CNN's Jake Tapper calls his new book a tragedy. Original Sin: President Biden's Decline, Its Cover-Up, and His Disastrous Choice to Run Again, which Tapper co-authored with Axios' Alex Thompson, describes two Joe Bidens.

"The first one is the one that everybody got to know during his vice presidency," Tapper says. "And the second one was kind of a non-functioning Joe Biden. ... And that non-functioning Biden would rear his head increasingly starting in, like, 2019, 2020. And then, as his term went on, more and more behind the scenes."

The book describes a president who failed to recognize longtime political allies, lost his train of thought in important conversations and forgot important dates, including the death of his son, Beau: "We in the public would see some of it in front of the cameras ... but we had no idea how bad it was," Tapper says.

Tapper says one source described a president that was being propped up by aides: "One person told us that the presidency was, at best, a five-person board with Joe Biden as chairman of the board."

The issue became part of a broader conversation during Biden's June 2024 debate with then-presidential candidate Donald Trump. Biden spoke haltingly, and struggled to articulate why he should be reelected to the office. Tapper, who moderated the debate, remembers wondering if he'd make it through all 90 minutes of the event.

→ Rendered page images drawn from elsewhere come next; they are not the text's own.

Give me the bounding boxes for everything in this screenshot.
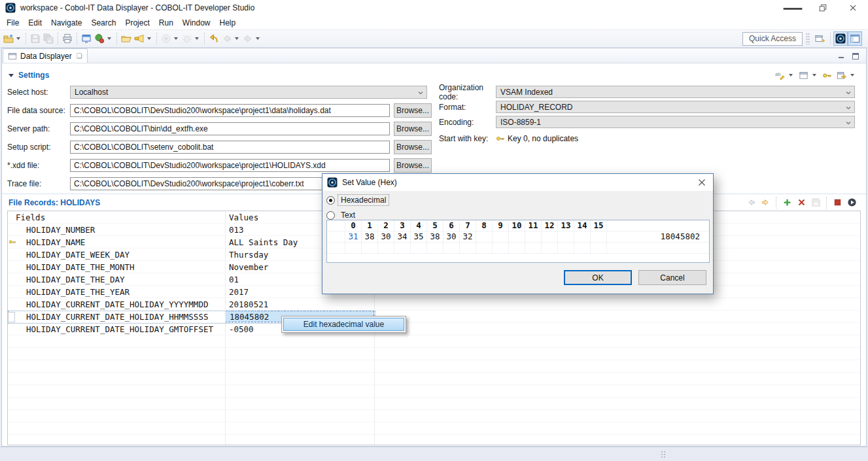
hex-byte-cell[interactable]: 30 [378,231,394,242]
radio-hexadecimal[interactable] [326,196,335,205]
hex-byte-cell[interactable] [525,231,542,242]
file-data-source-browse-button[interactable]: Browse... [394,103,432,118]
cancel-button[interactable]: Cancel [638,270,706,285]
hex-byte-row[interactable]: 313830343538303218045802 [327,231,709,243]
back-history-icon[interactable] [208,33,220,44]
menu-item-navigate[interactable]: Navigate [46,17,86,29]
radio-label-hexadecimal[interactable]: Hexadecimal [338,195,389,205]
organization-code-combo[interactable]: VSAM Indexed [496,86,855,98]
encoding-icon[interactable]: ab [774,69,786,81]
console-icon[interactable] [80,33,92,44]
run-attach-icon[interactable] [94,33,105,44]
field-name-cell[interactable]: HOLIDAY_CURRENT_DATE_HOLIDAY_YYYYMMDD [17,299,225,309]
hex-byte-cell[interactable] [591,231,607,242]
print-icon[interactable] [61,33,73,44]
start-icon[interactable] [846,197,858,209]
chevron-down-icon[interactable] [16,37,20,40]
open-perspective-icon[interactable] [813,31,827,46]
hex-byte-cell[interactable] [493,231,509,242]
tab-close-icon[interactable]: ❏ [77,52,82,60]
add-record-icon[interactable] [781,197,793,209]
open-folder-icon[interactable] [120,33,132,44]
menu-item-help[interactable]: Help [215,17,241,29]
hex-byte-cell[interactable]: 31 [345,231,362,242]
minimize-view-icon[interactable] [837,52,845,60]
chevron-down-icon[interactable] [107,37,111,40]
hex-byte-cell[interactable] [509,231,525,242]
flashlight-icon[interactable] [133,33,145,44]
chevron-down-icon[interactable] [174,37,178,40]
menu-item-run[interactable]: Run [154,17,178,29]
field-name-cell[interactable]: HOLIDAY_NAME [17,237,225,247]
tab-data-displayer[interactable]: Data Displayer ❏ [3,48,88,63]
chevron-down-icon[interactable] [195,37,199,40]
table-row[interactable]: HOLIDAY_CURRENT_DATE_HOLIDAY_YYYYMMDD201… [8,298,860,311]
stop-icon[interactable] [831,197,843,209]
chevron-down-icon[interactable] [789,74,793,77]
hex-byte-cell[interactable] [476,231,493,242]
quick-access-box[interactable]: Quick Access [742,32,803,46]
hex-byte-cell[interactable]: 38 [427,231,443,242]
setup-script-input[interactable]: C:\COBOL\COBOLIT\setenv_cobolit.bat [70,141,390,154]
collapse-triangle-icon[interactable] [9,74,14,77]
hex-byte-cell[interactable]: 35 [411,231,427,242]
field-name-cell[interactable]: HOLIDAY_CURRENT_DATE_HOLIDAY_GMTOFFSET [17,324,225,334]
menu-item-project[interactable]: Project [120,17,154,29]
maximize-view-icon[interactable] [852,52,859,60]
field-name-cell[interactable]: HOLIDAY_DATE_WEEK_DAY [17,250,225,260]
hex-byte-cell[interactable]: 32 [460,231,476,242]
hex-byte-cell[interactable]: 38 [362,231,378,242]
select-host-combo[interactable]: Localhost [70,86,427,99]
hex-byte-cell[interactable]: 30 [443,231,460,242]
hex-byte-cell[interactable] [542,231,558,242]
table-row[interactable]: HOLIDAY_CURRENT_DATE_HOLIDAY_GMTOFFSET-0… [8,323,860,335]
window-icon[interactable] [797,69,809,81]
prev-record-icon[interactable] [745,197,757,209]
delete-record-icon[interactable] [795,197,807,209]
hex-grid[interactable]: 0123456789101112131415313830343538303218… [326,220,710,263]
hex-byte-cell[interactable]: 34 [394,231,411,242]
hex-byte-cell[interactable] [574,231,591,242]
encoding-combo[interactable]: ISO-8859-1 [496,116,855,128]
table-row[interactable]: HOLIDAY_CURRENT_DATE_HOLIDAY_HHMMSSSS180… [8,311,860,323]
chevron-down-icon[interactable] [256,37,260,40]
field-name-cell[interactable]: HOLIDAY_DATE_THE_YEAR [17,287,225,297]
setup-script-browse-button[interactable]: Browse... [394,140,432,154]
server-path-input[interactable]: C:\COBOL\COBOLIT\bin\dd_extfh.exe [70,122,390,135]
cobol-it-perspective-icon[interactable] [833,31,848,46]
dialog-close-icon[interactable] [691,174,713,191]
data-displayer-perspective-icon[interactable] [848,31,862,46]
server-path-browse-button[interactable]: Browse... [394,122,432,136]
export-icon[interactable] [835,69,847,81]
field-name-cell[interactable]: HOLIDAY_CURRENT_DATE_HOLIDAY_HHMMSSSS [17,312,225,322]
radio-text[interactable] [326,211,335,220]
ok-button[interactable]: OK [564,270,632,285]
key-icon[interactable] [821,69,833,81]
xdd-file-input[interactable]: C:\COBOL\COBOLIT\DevStudio200\workspace\… [70,159,390,172]
field-name-cell[interactable]: HOLIDAY_DATE_THE_MONTH [17,262,225,272]
xdd-file-browse-button[interactable]: Browse... [394,158,432,173]
close-icon[interactable] [838,0,868,16]
minimize-icon[interactable] [778,0,808,16]
menu-item-file[interactable]: File [2,17,24,29]
next-record-icon[interactable] [759,197,771,209]
hex-byte-cell[interactable] [558,231,574,242]
menu-item-edit[interactable]: Edit [24,17,46,29]
field-name-cell[interactable]: HOLIDAY_NUMBER [17,225,225,235]
chevron-down-icon[interactable] [850,74,854,77]
file-data-source-input[interactable]: C:\COBOL\COBOLIT\DevStudio200\workspace\… [70,104,390,117]
statusbar-drag-handle[interactable] [661,451,666,459]
restore-icon[interactable] [808,0,838,16]
toolbar-drag-handle[interactable] [806,33,810,44]
menu-item-search[interactable]: Search [86,17,120,29]
radio-label-text[interactable]: Text [338,210,358,220]
menu-item-window[interactable]: Window [178,17,215,29]
chevron-down-icon[interactable] [812,74,816,77]
field-value-cell[interactable]: 20180521 [225,298,374,310]
context-menu-item-edit-hex[interactable]: Edit hexadecimal value [283,318,404,331]
field-name-cell[interactable]: HOLIDAY_DATE_THE_DAY [17,275,225,284]
chevron-down-icon[interactable] [235,37,239,40]
format-combo[interactable]: HOLIDAY_RECORD [496,101,855,113]
chevron-down-icon[interactable] [147,37,151,40]
new-wizard-icon[interactable] [3,33,14,44]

A month later, Biden withdrew from the presidential race.

Looking back now, Tapper says he regrets not covering Biden's decline more aggressively. "I can point to times where I asked him this or I asked them that ... but knowing what I know now, I barely scratched the surface," he says. "I need to run more towards the discomfort of questions about health because they're so important and they're so under-covered in Washington."

On Sunday, Biden's office issued a statement, revealing that the former president has been diagnosed with an "aggressive form" of prostate cancer, which has metastasized to the bone.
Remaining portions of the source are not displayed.